Opt-in samples are about half as accurate as probability-based panels
Pew Research Center designed this study to assess the current state of online survey sampling methods – both probability-based and opt-in – and determine their accuracy on general population estimates for all U.S. adults and on estimates for key demographic subgroups. To do this, we administered a common questionnaire to samples obtained from three probability-based online panels, one of which was the Center’s American Trends Panel (ATP), and three online opt-in sample providers. The surveys were administered between June 14 and July 21, 2021, and included interviews with a total of 29,937 U.S. adults.

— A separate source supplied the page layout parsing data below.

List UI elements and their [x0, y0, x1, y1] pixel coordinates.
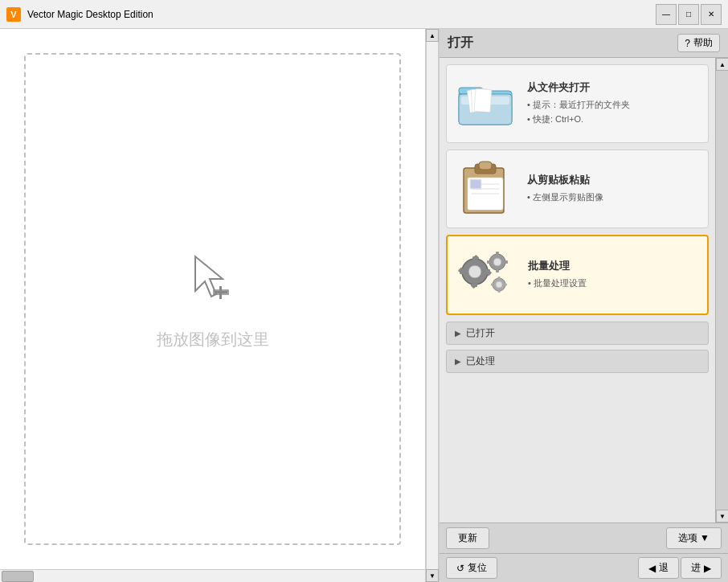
svg-point-33 [493, 258, 501, 266]
options-button[interactable]: 选项 ▼ [666, 527, 722, 549]
opened-arrow: ▶ [455, 329, 461, 338]
main-layout: 拖放图像到这里 ▲ ▼ 打开 ? 帮助 [0, 29, 728, 582]
batch-card[interactable]: 批量处理 批量处理设置 [446, 235, 709, 315]
undo-button[interactable]: ↺ 复位 [446, 557, 497, 579]
nav-back-forward: ◀ 退 进 ▶ [638, 557, 722, 579]
opened-section[interactable]: ▶ 已打开 [446, 322, 709, 345]
opened-label: 已打开 [466, 326, 495, 340]
folder-icon [453, 72, 517, 136]
window-controls: — □ ✕ [656, 4, 722, 25]
drop-text: 拖放图像到这里 [157, 329, 269, 350]
minimize-button[interactable]: — [656, 4, 677, 25]
window-title: Vector Magic Desktop Edition [27, 9, 656, 20]
svg-rect-34 [496, 252, 499, 255]
processed-section[interactable]: ▶ 已处理 [446, 350, 709, 373]
left-panel: 拖放图像到这里 [0, 29, 426, 582]
update-button[interactable]: 更新 [446, 527, 489, 549]
maximize-button[interactable]: □ [678, 4, 699, 25]
svg-rect-37 [505, 260, 508, 264]
processed-arrow: ▶ [455, 357, 461, 366]
undo-group: ↺ 复位 [446, 557, 497, 579]
batch-desc: 批量处理设置 [528, 277, 701, 291]
paste-clipboard-card[interactable]: 从剪贴板粘贴 左侧显示剪贴图像 [446, 150, 709, 228]
question-icon: ? [685, 38, 690, 49]
scroll-down-btn[interactable]: ▼ [426, 569, 439, 582]
bottom-bar: 更新 选项 ▼ [440, 523, 728, 553]
v-scroll-divider: ▲ ▼ [426, 29, 439, 582]
right-content: 从文件夹打开 提示：最近打开的文件夹 快捷: Ctrl+O. [440, 58, 715, 523]
svg-text:V: V [10, 10, 17, 19]
svg-rect-4 [219, 286, 222, 299]
opened-header: ▶ 已打开 [447, 322, 708, 344]
panel-title: 打开 [448, 35, 473, 51]
svg-rect-42 [491, 284, 493, 286]
right-scroll-outer: 从文件夹打开 提示：最近打开的文件夹 快捷: Ctrl+O. [440, 58, 728, 523]
processed-label: 已处理 [466, 355, 495, 368]
forward-button[interactable]: 进 ▶ [681, 557, 722, 579]
scroll-up-btn[interactable]: ▲ [426, 29, 439, 42]
drop-area[interactable]: 拖放图像到这里 [24, 53, 401, 545]
nav-bar: ↺ 复位 ◀ 退 进 ▶ [440, 553, 728, 582]
svg-rect-36 [487, 260, 490, 264]
svg-point-39 [496, 281, 502, 288]
svg-point-23 [468, 265, 481, 278]
close-button[interactable]: ✕ [701, 4, 722, 25]
panel-header: 打开 ? 帮助 [440, 29, 728, 58]
forward-icon: ▶ [704, 563, 711, 574]
back-icon: ◀ [648, 563, 656, 574]
h-scrollbar[interactable] [0, 569, 425, 582]
title-bar: V Vector Magic Desktop Edition — □ ✕ [0, 0, 728, 29]
svg-rect-21 [471, 180, 481, 188]
scrollbar-down-btn[interactable]: ▼ [716, 510, 728, 523]
batch-content: 批量处理 批量处理设置 [528, 259, 701, 291]
svg-rect-12 [474, 88, 492, 112]
open-folder-title: 从文件夹打开 [527, 80, 701, 95]
h-scrollbar-thumb[interactable] [2, 571, 34, 582]
paste-clipboard-content: 从剪贴板粘贴 左侧显示剪贴图像 [527, 173, 701, 205]
paste-clipboard-title: 从剪贴板粘贴 [527, 173, 701, 187]
app-icon: V [6, 7, 21, 22]
paste-clipboard-desc: 左侧显示剪贴图像 [527, 191, 701, 205]
batch-title: 批量处理 [528, 259, 701, 273]
svg-rect-40 [498, 277, 501, 279]
right-scrollbar[interactable]: ▲ ▼ [715, 58, 728, 523]
back-button[interactable]: ◀ 退 [638, 557, 679, 579]
processed-header: ▶ 已处理 [447, 350, 708, 372]
batch-icon [454, 243, 518, 307]
svg-rect-35 [496, 269, 499, 273]
cursor-icon [181, 248, 245, 313]
help-button[interactable]: ? 帮助 [677, 34, 720, 52]
open-folder-desc: 提示：最近打开的文件夹 快捷: Ctrl+O. [527, 98, 701, 126]
clipboard-icon [453, 157, 517, 221]
scrollbar-up-btn[interactable]: ▲ [716, 58, 728, 71]
open-folder-content: 从文件夹打开 提示：最近打开的文件夹 快捷: Ctrl+O. [527, 80, 701, 126]
svg-rect-15 [479, 162, 492, 170]
open-folder-card[interactable]: 从文件夹打开 提示：最近打开的文件夹 快捷: Ctrl+O. [446, 64, 709, 143]
right-panel: 打开 ? 帮助 [439, 29, 728, 582]
svg-rect-41 [498, 290, 501, 293]
undo-icon: ↺ [456, 563, 464, 574]
scrollbar-track[interactable] [716, 71, 728, 510]
svg-rect-43 [505, 284, 507, 286]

The target size for each sample was 5,000 adults to minimize the impact of sampling error on estimates for demographic subgroups that comprise only a small percentage of the total U.S. population. Because the purpose of this study is methodological, the names of the vendors are masked. Instead, we refer to the samples as probability panels 1, 2 and 3 and opt-in samples 1, 2, and 3 throughout this report.
The probability-based panels use traditional probability-based methods for recruiting a random sample of U.S. adults. Specifically, all three panels use address-based sampling (ABS) for panel recruitment. ABS begins with a random sample of households from the U.S. Post Office’s Delivery Sequence File, a near complete list of all residential addresses in the United States. Individuals in sampled households are contacted via mail and invited to join the panel and continue taking surveys periodically online. Although all three panels use similar methods for recruitment, differences in the timing and design of recruitments, the use of incentives, sampling procedures for individual panel waves, and panel maintenance practices could result in samples that are not altogether comparable to one another.

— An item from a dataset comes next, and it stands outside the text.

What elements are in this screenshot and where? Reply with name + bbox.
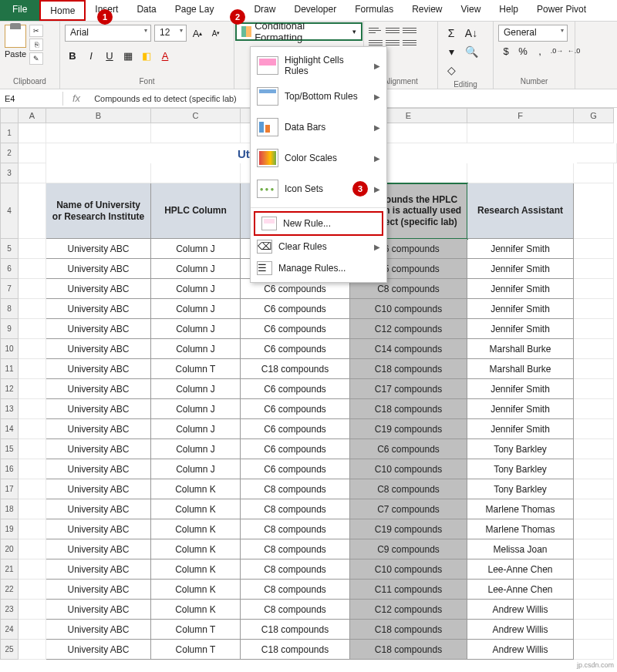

The three opt-in samples in this study are based on different but common approaches to online opt-in sampling. Opt-in sample 1 comes from a panel aggregator, or marketplace, in which individual respondents are drawn from many opt-in sample sources that have agreed to make their sample available to the aggregator. Opt-in sample 2 is sourced entirely from a single opt-in panel. Opt-in sample 3 is a blend, with about three-fifths sourced from a single opt-in panel and the remainder sourced from three sample aggregators. All three opt-in samples use a common set of quotas on age by gender, race and ethnicity, and educational attainment.
The same weighting scheme was applied to all six samples following Pew Research Center’s standard procedure for weighting the ATP. Complete details of the weighting procedure and the design of the individual samples can be found in the methodology.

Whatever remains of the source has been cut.